Dear [program coordinator],
I won’t be coming back to [volunteer program]. I find it too upsetting.
The kids are great. And I get along fairly well with the other volunteers. However, you and [other coordinator] keep finding fault with my performance, and I can’t handle it anymore.
Sometimes, I agree, I do make mistakes, and it’s good to be told when that happens. Sometimes I don’t realize there was a rule before I broke it. With the thing about talking to parents, I still have no clue what, exactly, you took issue with.
Other times, I simply don’t agree. I believe that it could be seriously damaging to [transgender kid] if I used female pronouns after being told not to—and all the research I’ve read about transgender teens confirms this belief.

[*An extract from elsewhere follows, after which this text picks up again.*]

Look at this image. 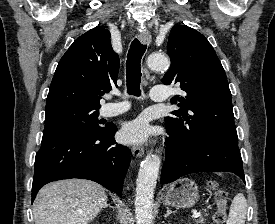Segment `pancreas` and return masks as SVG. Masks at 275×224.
<instances>
[{"instance_id":"1","label":"pancreas","mask_w":275,"mask_h":224,"mask_svg":"<svg viewBox=\"0 0 275 224\" xmlns=\"http://www.w3.org/2000/svg\"><path fill=\"white\" fill-rule=\"evenodd\" d=\"M206 218L204 217H200L199 219L195 220L197 224H205L206 222Z\"/></svg>"}]
</instances>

I know I should be able to take all this without it getting me down. But the fact is, I can’t. I have had many struggles with depression in my life, and I can’t help but take things personally, both good and bad. I’d like to be able to set aside my feelings when I have to, but I can’t.
And furthermore, I used to be a kid a lot like many of the kids in [volunteer program]. And when teachers handled me the wrong way, it made no difference to me whether their superiors told them to do it, or they did it on their own accord. It hurt just as badly either way, and I still bear the scars. I can’t stand the thought of a kid looking back on their time with me the way I look back on my time with some of my teachers. That’s why I can’t follow orders I disagree with.
I’d like you to know that I did enjoy my time with [volunteer program]. But for my own health, I have to quit.
[my real name]
It took me several days to get up the will to post this here. I'm feeling really sad about quitting, but last day I was there, I spent a bunch of the time hiding in the bathroom crying, so I really need to quit. (Oh, and it's not just the thing about pronouns that they took issue with. That's the only thing I bothered mentioning on this blog, because it was the only one I had something to blog about.)